*TASK DETAILS*
The lines you return should be those containing the string "Weider", taken from the data below.

*MATERIAL FOR THE TASK*
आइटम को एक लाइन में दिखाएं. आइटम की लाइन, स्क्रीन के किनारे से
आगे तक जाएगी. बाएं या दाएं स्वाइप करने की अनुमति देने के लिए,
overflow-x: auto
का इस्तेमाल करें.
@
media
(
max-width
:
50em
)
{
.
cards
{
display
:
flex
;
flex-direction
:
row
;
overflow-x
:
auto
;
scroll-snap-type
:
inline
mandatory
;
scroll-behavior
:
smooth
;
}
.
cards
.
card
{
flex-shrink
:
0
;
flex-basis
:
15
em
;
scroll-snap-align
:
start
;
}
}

---

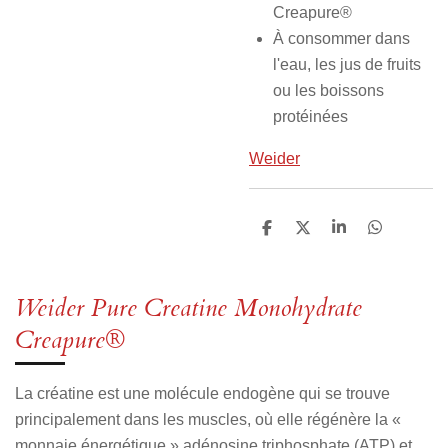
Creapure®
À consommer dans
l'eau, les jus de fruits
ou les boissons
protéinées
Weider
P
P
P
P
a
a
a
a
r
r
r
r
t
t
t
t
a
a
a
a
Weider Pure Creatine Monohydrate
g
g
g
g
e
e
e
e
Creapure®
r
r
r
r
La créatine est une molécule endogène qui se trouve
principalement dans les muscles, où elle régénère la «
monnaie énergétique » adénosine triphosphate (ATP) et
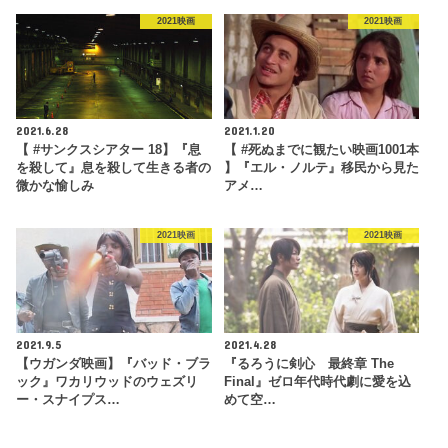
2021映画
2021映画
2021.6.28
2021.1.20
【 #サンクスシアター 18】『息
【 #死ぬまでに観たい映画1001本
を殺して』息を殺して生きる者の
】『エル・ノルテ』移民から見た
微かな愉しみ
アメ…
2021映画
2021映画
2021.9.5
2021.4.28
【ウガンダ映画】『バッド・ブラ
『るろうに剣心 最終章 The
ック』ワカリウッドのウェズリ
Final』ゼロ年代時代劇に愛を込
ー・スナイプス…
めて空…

--

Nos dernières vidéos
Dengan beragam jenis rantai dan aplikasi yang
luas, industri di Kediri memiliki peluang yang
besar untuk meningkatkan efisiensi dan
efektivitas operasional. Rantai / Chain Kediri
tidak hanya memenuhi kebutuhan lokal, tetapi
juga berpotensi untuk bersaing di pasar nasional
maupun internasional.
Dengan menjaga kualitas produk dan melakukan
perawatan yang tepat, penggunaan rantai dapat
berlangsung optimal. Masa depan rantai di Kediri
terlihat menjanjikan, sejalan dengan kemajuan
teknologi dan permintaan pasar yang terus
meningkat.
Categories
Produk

*EXERCISE OUTPUT*
Weider
Weider Pure Creatine Monohydrate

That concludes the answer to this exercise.